Functional Safety Hazard Analysis and Risk Assessment for Self Driving Cars
Introduction to HARA Exposure, Hazards, ASIL Levels and Safety Goals
Hello 😃 In this medium article, we are going to refine how we analyze hazards and assess risks. Before we start, we need to define which part of vehicle will be under consideration. We are going to use an Advanced Driver Assistance System, in short ADAS, as an example.
Once we have chosen a system to investigate, we need to brainstorm and come up with different driving scenarios like driving in the snow on a highway or parked in a parking lot. We call this situational analysis. Separately, we’ll think about different ways that the vehicle can malfunction. We’ll brainstorm again to identify what could go wrong with the ADAS. We will then evaluate malfunctions on the various driving scenarios and calculate a risk factor called ASIL, automotive safety integrity level.

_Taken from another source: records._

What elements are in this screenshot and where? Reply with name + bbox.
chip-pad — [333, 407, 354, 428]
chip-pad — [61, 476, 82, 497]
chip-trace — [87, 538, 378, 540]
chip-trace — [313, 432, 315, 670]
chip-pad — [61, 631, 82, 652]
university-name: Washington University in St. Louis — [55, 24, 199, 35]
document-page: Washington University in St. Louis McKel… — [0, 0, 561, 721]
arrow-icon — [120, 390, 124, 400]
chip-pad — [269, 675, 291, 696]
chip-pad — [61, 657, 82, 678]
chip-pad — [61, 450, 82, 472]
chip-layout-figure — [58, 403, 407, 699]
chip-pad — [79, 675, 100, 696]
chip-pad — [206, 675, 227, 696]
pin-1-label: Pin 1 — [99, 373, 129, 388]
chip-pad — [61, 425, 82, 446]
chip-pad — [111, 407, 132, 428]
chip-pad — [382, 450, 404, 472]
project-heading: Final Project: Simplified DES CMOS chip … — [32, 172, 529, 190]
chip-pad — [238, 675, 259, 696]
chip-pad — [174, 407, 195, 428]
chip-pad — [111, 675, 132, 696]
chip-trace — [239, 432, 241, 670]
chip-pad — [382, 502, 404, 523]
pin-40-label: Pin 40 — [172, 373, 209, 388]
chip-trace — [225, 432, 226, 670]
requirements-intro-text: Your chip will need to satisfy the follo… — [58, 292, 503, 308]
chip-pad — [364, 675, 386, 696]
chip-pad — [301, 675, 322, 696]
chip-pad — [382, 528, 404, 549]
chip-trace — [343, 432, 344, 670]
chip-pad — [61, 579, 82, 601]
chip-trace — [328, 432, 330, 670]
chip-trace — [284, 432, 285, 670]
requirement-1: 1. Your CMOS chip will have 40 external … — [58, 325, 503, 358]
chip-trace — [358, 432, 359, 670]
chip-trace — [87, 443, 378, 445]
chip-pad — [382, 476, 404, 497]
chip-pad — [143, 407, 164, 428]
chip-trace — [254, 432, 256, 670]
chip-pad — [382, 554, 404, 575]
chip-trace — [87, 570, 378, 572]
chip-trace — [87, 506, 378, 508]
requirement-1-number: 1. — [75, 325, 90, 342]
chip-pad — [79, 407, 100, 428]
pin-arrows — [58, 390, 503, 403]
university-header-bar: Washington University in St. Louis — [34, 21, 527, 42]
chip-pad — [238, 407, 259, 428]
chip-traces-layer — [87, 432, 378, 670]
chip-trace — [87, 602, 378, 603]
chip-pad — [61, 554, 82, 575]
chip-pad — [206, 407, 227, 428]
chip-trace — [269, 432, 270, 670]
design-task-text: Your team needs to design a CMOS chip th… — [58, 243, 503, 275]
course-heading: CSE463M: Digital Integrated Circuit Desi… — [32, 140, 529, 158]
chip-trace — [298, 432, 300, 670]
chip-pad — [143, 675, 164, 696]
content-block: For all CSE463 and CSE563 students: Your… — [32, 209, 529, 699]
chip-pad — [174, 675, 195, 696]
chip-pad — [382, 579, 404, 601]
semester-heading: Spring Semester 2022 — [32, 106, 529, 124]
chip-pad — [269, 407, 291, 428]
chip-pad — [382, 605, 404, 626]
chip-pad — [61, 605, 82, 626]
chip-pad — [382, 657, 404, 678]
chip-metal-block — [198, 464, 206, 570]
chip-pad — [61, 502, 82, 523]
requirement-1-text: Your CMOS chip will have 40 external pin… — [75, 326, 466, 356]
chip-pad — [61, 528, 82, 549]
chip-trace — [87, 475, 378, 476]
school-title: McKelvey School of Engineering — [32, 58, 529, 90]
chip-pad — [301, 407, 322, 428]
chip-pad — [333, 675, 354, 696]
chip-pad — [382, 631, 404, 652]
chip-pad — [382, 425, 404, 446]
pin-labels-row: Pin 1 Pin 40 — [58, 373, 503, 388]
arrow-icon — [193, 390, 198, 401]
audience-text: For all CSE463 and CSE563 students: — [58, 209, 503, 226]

The ultimate goal of hazard analysis and risk assessment is to define requirements specifying what ADAS needs to do in order to avoid hazardous situations.
Introduction to HARA
HARA stands for Hazard Analysis and Risk Assessment. In the previous medium articles mentioned below, we already saw basic ideas behind identifying hazards and assessing risks. ISO 26262, formalizes this process with hazard analysis and risk assessment.
Remember, that the ultimate goal of functional safety is to reduce risks to levels acceptable by society. In hazard analysis and risk assessment, we will figure out what could go wrong with your item. Then, we will measure the risk associated with it unintended behavior. We will then identify what the item needs to do to remain safe. We will call this unintended behavior, a malfunction. For example, if a lane keeping a system function, don’t twist the steering wheel too hard, the driver could loose control of the vehicle. There is a potential for vehicle accident, so excessive torque would be a malfunction that leads to hazardous situation. The hazard analysis and risk assessment contains five parts:
- Situational analysis, where you identify driving conditions, like city driving in rain.
- Hazard identification, where we analyze what goes wrong with the item under consideration.
- Classification of the situation and hazard according to severity and probability of occurrence.
- Calculating the ASIL.
- Driving safety goals that identify what the system will do to lower risk.
HARA Identification of Hazards
After a situation analysis, the next step is to identify hazards. Remember that for ISO 26262 hazardous situations arise from electronic malfunctions that could cause injury to humans or damage human health. Malfunctions are unintended behavior. If the purpose of the lane departure of warning function is to vibrate the steering wheel, a malfunction could be that the vibration is too strong. The hazard is that the driver could lose control of the steering wheel which could result in a risk of collision with another vehicle. Like the situation analysis, we have a list of guide words to identify malfunctions. We also have a list of potential accidents or hazardous events that could occur. Notice that we are not yet concerned with the technical implementation of the item.
For instance, we are not yet thinking about which part of the lane departure of warning is causing the excessive vibrations. Maybe it could be a software bug or an issue with the vibration motor. But we are not concerned with that level of detail yet. We also assume that every other item in the vehicle is functioning correctly. We’re only concerned with the lane assistance item. An entire hazard identification would include the function definition, the malfunction under consideration chosen from the guide words, the details of the malfunction, the accident called the hazardous event, details about the event and a summary description of the hazardous event.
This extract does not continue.